Eventually, you will note that that schema-"less" design is too constrained / liberal. For the same reason you note that use all the time hash tables is not as good. You need arrays, and objects, and list, and records, etc.

And you noted that some operations start to repeat themselves. Will be nice if that become abstracted? Right?

And you will noted later that provide reliable results is very hard, specially if things are out-of-order, multi-thread, multi-process, etc.. Will be nice that that become abstracted, right?

And then you can do all that yourself, in your language of choice. And is fine!

But later, you will need to use another language. Now, you need to repeat all that effort AGAIN. Will be nice if you use something like all that about micro-services and stuff, and put the hard-part isolated and caring about that, and you can freely mix-match tech as you see fit?

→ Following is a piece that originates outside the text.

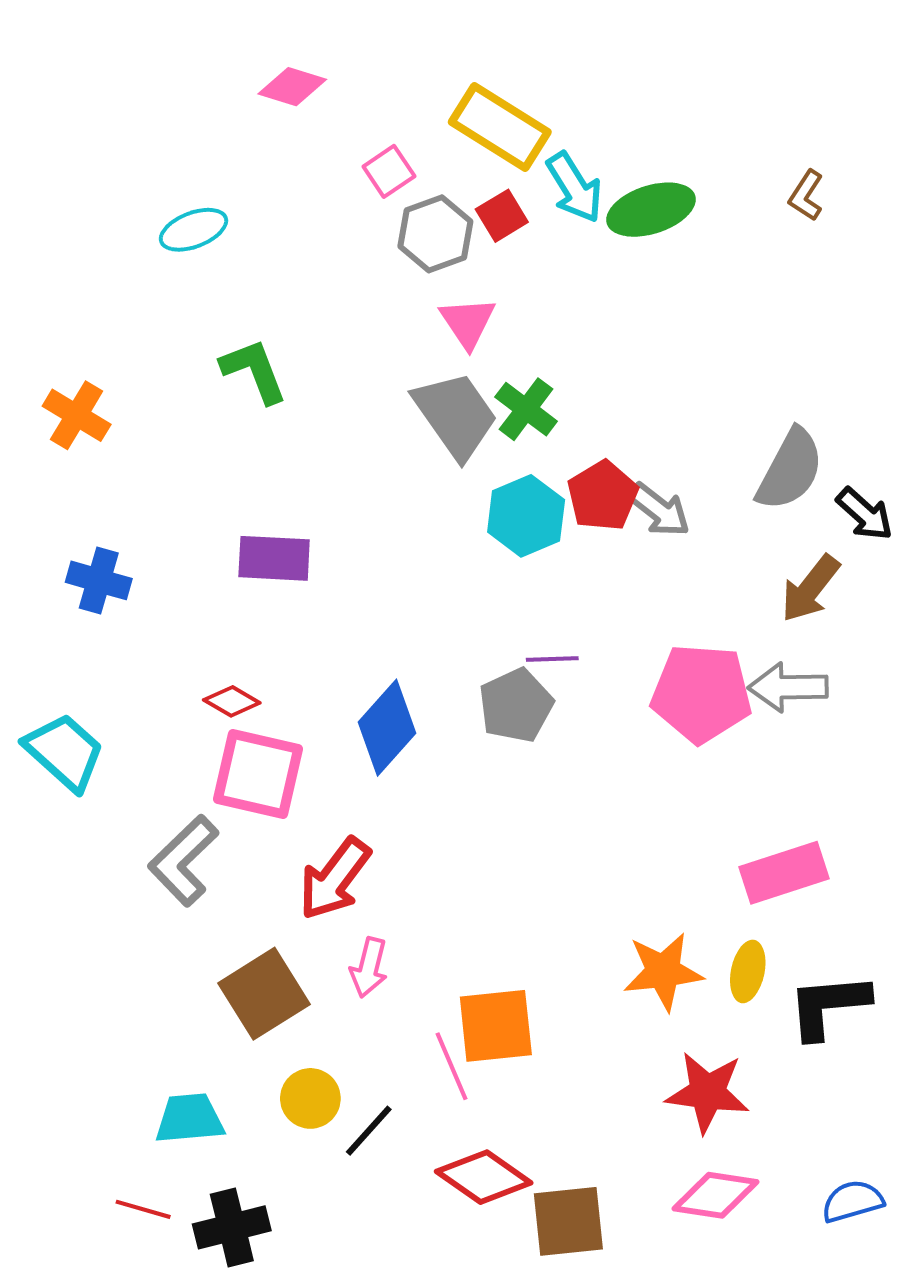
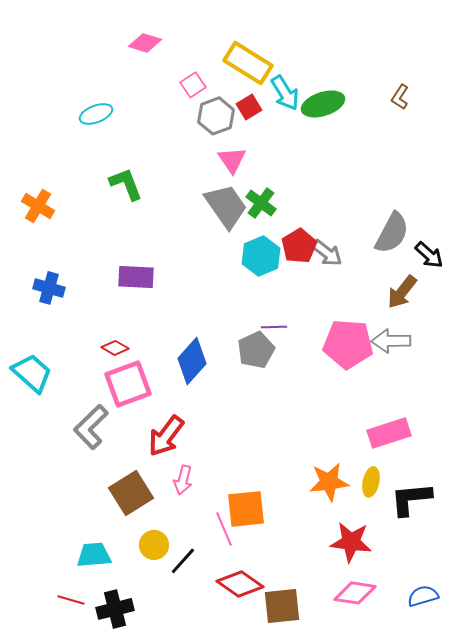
pink square: (258, 774) -> (128, 384), turned -33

But then, you do all this, and you MISS THE DAMM SIMPLICITY OF A KV STORE!. How nice will be if exist a model, let's call it relational, that not only can model a KV store, but much MUCH MUCH more!

TADA! You have reinvented a RDBMS!


If you think of your database as a loosely constrained document storage - then yes, postgres is worse than mongo.

But, if you think of your database as a single source of truth, then I almost can't imagine any reason to use mongo[1]. Without ACID transactions it is your problem to enforce all those pesky constraints across your whole codebase and data storage. And that work is HARD.

For instance. I once had to implement a simple scheduling app. Basically, if worker A was scheduled to work from 2017-04-30T18:00:00 to 2017-04-30T18:30:00, then there can't be any overlapping schedule item for said worker. I guess you can do something like a two-phase commit with mongo, but I used a tsrange[1] and an exclusion constraint, and got everything almost for free.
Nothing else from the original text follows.